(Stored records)
-------------------------

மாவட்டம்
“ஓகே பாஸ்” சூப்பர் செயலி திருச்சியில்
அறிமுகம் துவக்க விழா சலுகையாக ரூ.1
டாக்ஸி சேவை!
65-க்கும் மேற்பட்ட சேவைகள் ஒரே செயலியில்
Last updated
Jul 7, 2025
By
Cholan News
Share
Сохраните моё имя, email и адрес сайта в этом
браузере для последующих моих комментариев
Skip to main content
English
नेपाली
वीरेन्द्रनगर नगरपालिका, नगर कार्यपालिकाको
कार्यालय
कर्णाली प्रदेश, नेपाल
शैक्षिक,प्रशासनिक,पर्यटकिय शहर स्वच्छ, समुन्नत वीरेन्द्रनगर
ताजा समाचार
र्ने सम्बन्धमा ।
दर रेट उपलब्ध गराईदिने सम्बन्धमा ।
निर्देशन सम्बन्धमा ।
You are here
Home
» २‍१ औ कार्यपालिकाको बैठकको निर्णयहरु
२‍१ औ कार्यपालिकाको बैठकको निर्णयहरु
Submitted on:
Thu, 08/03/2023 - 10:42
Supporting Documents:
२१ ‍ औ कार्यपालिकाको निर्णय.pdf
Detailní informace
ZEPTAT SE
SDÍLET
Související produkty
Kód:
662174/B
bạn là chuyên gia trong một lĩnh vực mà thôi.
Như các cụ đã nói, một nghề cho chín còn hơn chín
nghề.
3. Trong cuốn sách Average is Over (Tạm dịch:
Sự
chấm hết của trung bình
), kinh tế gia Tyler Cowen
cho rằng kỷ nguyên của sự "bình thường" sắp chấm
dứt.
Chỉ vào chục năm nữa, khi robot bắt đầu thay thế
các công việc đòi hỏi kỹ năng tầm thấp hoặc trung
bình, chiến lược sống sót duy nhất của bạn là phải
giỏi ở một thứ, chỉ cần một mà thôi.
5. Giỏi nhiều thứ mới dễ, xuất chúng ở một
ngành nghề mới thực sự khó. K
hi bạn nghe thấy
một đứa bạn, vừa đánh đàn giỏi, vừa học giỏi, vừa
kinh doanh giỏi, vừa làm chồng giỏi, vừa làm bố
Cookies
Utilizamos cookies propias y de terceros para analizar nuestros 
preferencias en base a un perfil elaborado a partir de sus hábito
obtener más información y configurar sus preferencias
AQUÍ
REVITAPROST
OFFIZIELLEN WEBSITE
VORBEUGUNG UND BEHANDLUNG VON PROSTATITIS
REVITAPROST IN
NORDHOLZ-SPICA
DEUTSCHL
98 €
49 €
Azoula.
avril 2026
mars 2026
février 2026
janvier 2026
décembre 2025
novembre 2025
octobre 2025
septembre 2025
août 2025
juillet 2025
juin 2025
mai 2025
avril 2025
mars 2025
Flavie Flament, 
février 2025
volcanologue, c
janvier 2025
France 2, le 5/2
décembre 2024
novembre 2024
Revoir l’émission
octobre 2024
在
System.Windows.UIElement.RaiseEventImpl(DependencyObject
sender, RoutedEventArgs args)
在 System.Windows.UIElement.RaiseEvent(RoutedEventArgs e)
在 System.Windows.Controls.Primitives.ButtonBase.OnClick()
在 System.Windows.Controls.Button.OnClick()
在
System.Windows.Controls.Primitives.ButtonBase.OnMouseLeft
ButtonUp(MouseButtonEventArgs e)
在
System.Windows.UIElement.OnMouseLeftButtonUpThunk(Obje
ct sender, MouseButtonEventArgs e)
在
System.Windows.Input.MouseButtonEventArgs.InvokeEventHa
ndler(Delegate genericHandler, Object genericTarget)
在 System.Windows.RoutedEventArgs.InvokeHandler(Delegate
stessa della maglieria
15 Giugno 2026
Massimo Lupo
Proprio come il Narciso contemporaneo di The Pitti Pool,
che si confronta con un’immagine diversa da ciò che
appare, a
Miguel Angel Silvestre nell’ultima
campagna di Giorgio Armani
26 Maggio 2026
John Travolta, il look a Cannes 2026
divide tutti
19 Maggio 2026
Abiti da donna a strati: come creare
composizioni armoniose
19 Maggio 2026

-------------------------

> What you should do
In the records, which lines mention the word "trung"? Copy those lines.

> Exercise result
chấm hết của trung bình
các công việc đòi hỏi kỹ năng tầm thấp hoặc trung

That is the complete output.